Com muitos anos de estrada no jornalismo, tenho uma tese, defendida, aliás, há alguns anos em Congresso em Barcelona, para a completa indiferença do plenário... É a de que o noticiário, no Brasil e no mundo, salvo exceções, está dominado pelo hiper realismo.

O lema do hiper realismo pode ser sintetizado na frase que alguém certa vez usou para defini-lo: "Mais verdadeiro que o real." Ele acrescenta maior precisão e nitidez, mais força e expressão ao que está sendo focalizado, enquadrado. É pedaço da realidade, ampliada e isolada do contexto e que faz a aparência da realidade total ampliar-se na impressão do espectador, aumentada por lentes, aproximações e destaques. O hiper realismo aumenta a estranheza e insere um elemento estimulador de reações, sem se afastar do real mas tornando-o maior do que é, simulando, inclusive, ser ele a expressão da realidade total e construindo uma linguagem na qual o recurso da ênfase e da verossimilhança se transformem no próprio discurso. Distorce o real sem dele se afastar. Daí a dificuldade de ser percebido em seu sorrateiro processo de "aquecer" o real com fragmentos amplificados da própria realidade.

O hiper realismo transforma em linguagem o que é recurso, como a ênfase, por exemplo. Recria o real através dele mesmo, sem reproduzi-lo mas se utilizando de seus elementos para a criação de uma instância própria, de alta expressividade e participação embora pareça relatar o acontecido de modo imparcial (sob a capa da objetividade informativa).
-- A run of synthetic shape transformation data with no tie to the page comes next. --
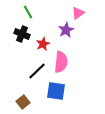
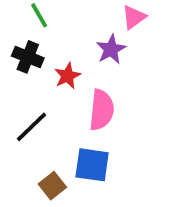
black line: (37, 71) -> (32, 127), moved
brown square: (23, 102) -> (52, 186), moved

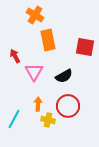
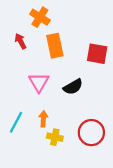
red arrow: (15, 56) -> (21, 41), moved
red circle: (68, 106) -> (91, 133), moved
cyan line: (14, 119) -> (16, 122), moved

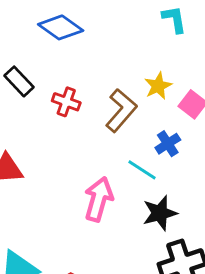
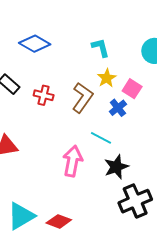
cyan L-shape: (174, 19) -> (101, 48), moved
blue cross: (168, 144) -> (118, 108), moved

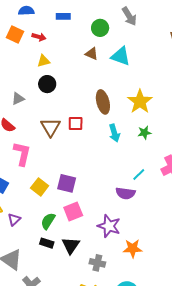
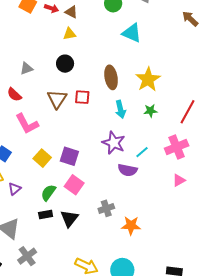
brown triangle: (92, 54) -> (71, 12), moved
yellow triangle: (44, 61) -> (69, 34), moved
black circle: (47, 84) -> (65, 64), moved
pink L-shape: (22, 154) -> (27, 124), turned 135
pink square: (73, 211) -> (74, 185), turned -36
purple star: (109, 226) -> (114, 143), moved
black rectangle: (47, 243) -> (46, 214), turned -32
gray cross: (97, 263) -> (106, 208), moved, turned -35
É estratagema de pungente força transfiguradora, pois utiliza, além do próprio real, a verossimilhança e a meia verdade, unindo-as num todo coerente, verdadeiro e ao mesmo tempo ilusório. É a mais penetrante e sutil forma de denunciar porque só é subjetiva no momento da escolha da objetividade destacada. Ou, no dizer de Karin Thomas: "A temática fundamental do hiper realismo é a ilusão da realidade e a realidade da ilusão".

Para concluir, concordo que a imprensa até julgue. Está no seu direito e dever. Já não concordo quando após julgar, promove o linchamento. Ou quando já dá a notícia julgando e condenando. Para no dia seguinte iniciar o linchamento moral. Mas felizmente isso não está presente na maioria dos casos.